Evaluating $\lim_{n\to \infty}\frac1{2n}\log\left({2n \choose n}\right)$

Question

$$\lim_{n\to \infty}\frac1{2n}\log\left({2n \choose n}\right)$$

Now, $\log(n!) = \Theta (n\log(n))$ so I think we could write,

$$\lim_{n\to\infty}\frac{1}{2n}\left(\log\left(2n!\right) - \log\left(n!^2\right)\right) = \frac{1}{2n}\left(\log\left(2n!\right) - 2\log\left(n!\right)\right) $$

$$\lim_{n\to\infty}\frac{1}{2n}\left(2n\log\left(2n\right) - 2n\log\left(n\right)\right) $$

$$\log\left(2n\right) - \log\left(n\right) = \log(2)$$

Is this legitimate? I feel this might be wrong since, the $\Theta$ notation conceals a constant factor.

Answer 1

Alternative computation:

$$\begin{align*} a_n &= \frac{1}{2n} \log \binom{2n}{n} = \frac{1}{2n} \log \frac{(2n)!}{(n!)^2} \\ &= \frac{1}{2n} \sum_{k=1}^n \log \frac{n+k}{k} = \frac{1}{2n} \sum_{k=1}^n \log \Bigl( 1 + \frac{1}{k/n} \Bigr). \end{align*}$$ Therefore, as $n \to \infty$, we get a Riemann sum: $$\begin{align*} \lim_{n \to \infty} a_n &= \frac{1}{2} \int_{x=0}^1 \log\Bigl(1 + \frac{1}{x}\Bigr) \, dx = \frac{1}{2} \int_{x=0}^1 \log (x+1) - \log x \, dx \\ &= \log 2. \end{align*}$$

---

In fact, we can easily extend this solution to evaluate limits of the form $$a_n(z) = \frac{1}{zn} \log \binom{zn}{n}$$ for integers $z > 1$: $$\lim_{n \to \infty} a_n(z) = \log \frac{z}{(z-1)^{1-1/z}}.$$ (The case $z = 1$ is trivial.) What about limits of sequences of the form $$a_n(w,z) = \frac{1}{\binom{z}{w}n} \log \binom{zn}{wn}, \quad z > w \ge 1?$$

Answer 2

One easy way is to observe in the binomial expansion of $(1+1)^{2n} = \sum\limits_{k=0}^{2n} \binom{2n}{k}$, the term $\binom{2n}{n}$ is the largest one among all the $2n+1$ terms of the form $\binom{2n}{k}$. This gives us a bound

$$\frac{2^{2n}}{2n+1} \le \binom{2n}{n} \le 2^{2n} \quad\implies\quad \log 2 - \frac{\log(2n+1)}{2n} \le \frac{1}{2n}\log\binom{2n}{n} \le \log 2$$ which implies the desired limit is $\log 2$.

Answer 3

As suggested in several comments, the simplest form of Stirling approximation for $n!$ is $$\sqrt{2 \pi } e^{-n} n^{n+\frac{1}{2}}$$ (http://en.wikipedia.org/wiki/Stirling%27s_approximation)

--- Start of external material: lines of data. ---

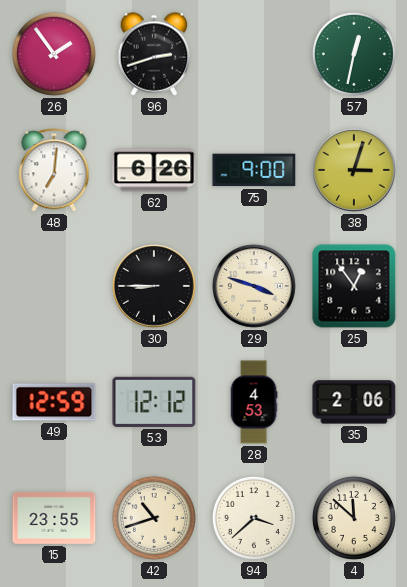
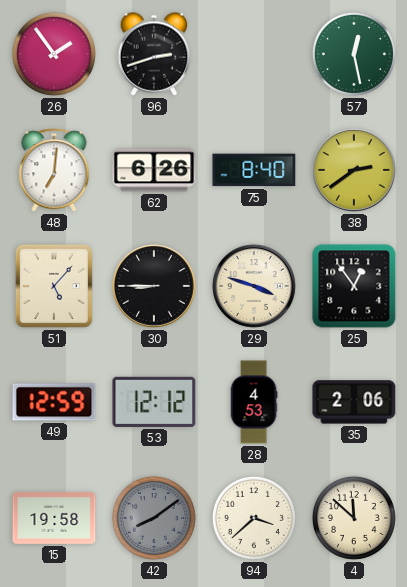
57: 12:32 -> 12:28
75: 9:00 -> 8:40
38: 3:03 -> 2:39
51: none -> 5:07
15: 23:55 -> 19:58
42: 10:42 -> 8:09
42 dial: cream -> grey
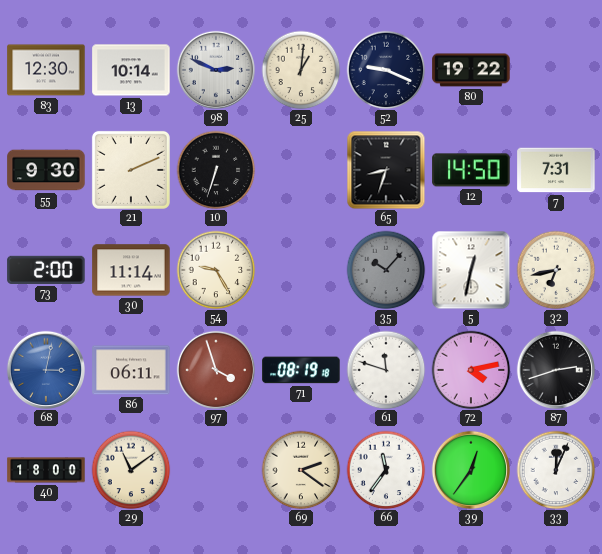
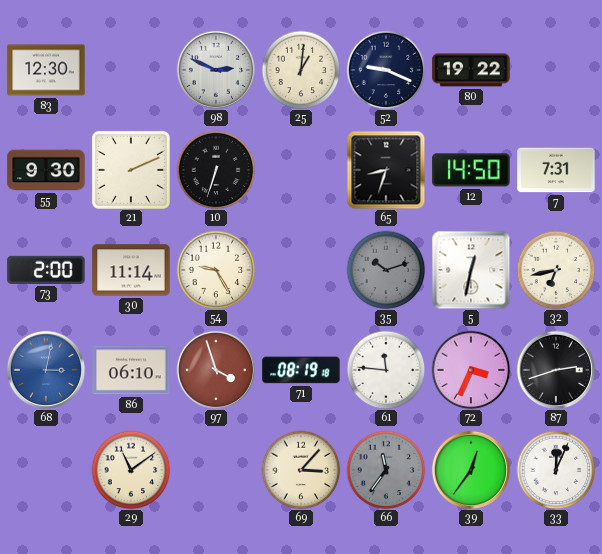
13: 10:14 -> none
35: 10:07 -> 10:12
86: 06:11 -> 06:10
61: 11:48 -> 11:46
72: 4:13 -> 3:34
40: 18:00 -> none
69: 2:21 -> 3:07
66 dial: white -> grey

Take the logarithms and develop first $$\log\left(2n!\right) - 2\log\left(n!\right)$$ which results to be $(2 n+1) \log (2)$. The remaining is obvious.

If I may, remember Stirling approximation; it is extremlely useful almost any time we need to play with factorials. If required, higher orders can be used (as given in Wikipedia).